Lake Norman refines taste for beer at brewers festival
HUNTERSVILLE – Connoisseurs gathered Saturday, May 12, at Rural Hill to get a taste of North Carolina’s next big thing – craft beer.
“North Carolina is the fastest-growing microbrew state in the nation,” said Madison Smith, communications manager for Greensboro-based Natty Greene’s Brewery.
The brewery is one of many that participated in the daylong North Carolina Brewers and Music Festival at the historic nature preserve.
More than 50 microbrewers in the state have North Carolina poised to be an industry leader, she said.
Natty Greene’s produces beers ranging from 3.8 percent alcohol by volume to more than 10 percent, compared to the 3.2 percent found in most domestic beers.
But it’s taste more than alcohol content that attracts microbrew drinkers.
“This is a beer of flavor, to enjoy and nurse,” Mike Pauza said, hoisting a two-ounce serving of brew from Ass Clown Brewing Company, a craft beer producer located on Bailey Road in Cornelius.

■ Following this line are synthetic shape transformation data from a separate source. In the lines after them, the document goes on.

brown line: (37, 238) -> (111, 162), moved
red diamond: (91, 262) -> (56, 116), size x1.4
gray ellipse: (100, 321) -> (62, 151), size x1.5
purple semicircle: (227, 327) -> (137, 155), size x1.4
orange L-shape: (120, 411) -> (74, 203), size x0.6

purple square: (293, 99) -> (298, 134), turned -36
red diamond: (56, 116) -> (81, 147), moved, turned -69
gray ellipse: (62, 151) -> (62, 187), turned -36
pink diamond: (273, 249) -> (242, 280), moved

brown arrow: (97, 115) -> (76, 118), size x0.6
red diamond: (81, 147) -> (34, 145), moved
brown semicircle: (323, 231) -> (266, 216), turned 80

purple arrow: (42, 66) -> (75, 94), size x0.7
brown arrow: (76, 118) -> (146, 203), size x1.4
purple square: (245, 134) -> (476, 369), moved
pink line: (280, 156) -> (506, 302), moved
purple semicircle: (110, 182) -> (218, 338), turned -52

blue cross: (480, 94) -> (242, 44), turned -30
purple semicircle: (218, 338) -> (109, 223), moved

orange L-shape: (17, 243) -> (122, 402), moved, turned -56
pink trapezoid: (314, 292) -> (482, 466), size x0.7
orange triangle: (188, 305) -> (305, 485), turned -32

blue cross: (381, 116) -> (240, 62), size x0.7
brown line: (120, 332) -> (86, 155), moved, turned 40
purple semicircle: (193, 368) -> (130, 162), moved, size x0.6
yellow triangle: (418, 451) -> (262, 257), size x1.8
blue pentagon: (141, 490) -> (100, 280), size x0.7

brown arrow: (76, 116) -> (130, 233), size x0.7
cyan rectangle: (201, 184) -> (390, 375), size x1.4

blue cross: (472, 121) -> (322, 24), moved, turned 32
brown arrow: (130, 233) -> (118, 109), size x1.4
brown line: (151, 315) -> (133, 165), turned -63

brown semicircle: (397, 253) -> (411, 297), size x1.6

Standing alongside the Ass Clown tent on Saturday, Pauza pondered the brewmaster’s creativity.
“Where does he get these flavors?” he said. “It must have been through a dream somehow.”
After swishing another swallow, Pauza tasted apples, butter, vanilla beans and chocolate.
“I know what I like,” said Matt Glidden, creator of Ass Clown’s specialty brews. “I go after something that compliments foods and beers which are not out there right now.”
Nontraditional flavors and organic ingredients form the foundation of his beers. He works with local merchants and mountain farmers to find just the right components for his recipes.
Glidden began making craft beers in his garage eight years ago, then turned the hobby into a business in 2010. He’ll move into a bigger facility this summer, hoping to boost production from 120 gallons a week to nearly 900.
“The whole goal is to bring everybody into craft and away from the large corporations,” Glidden said.
And Saturday’s crowd indicated a growing segment of the population is making that shift. Roughly 3,500 guests came out to sample craft beers from around the region this year, tripling the inaugural festival in 2011.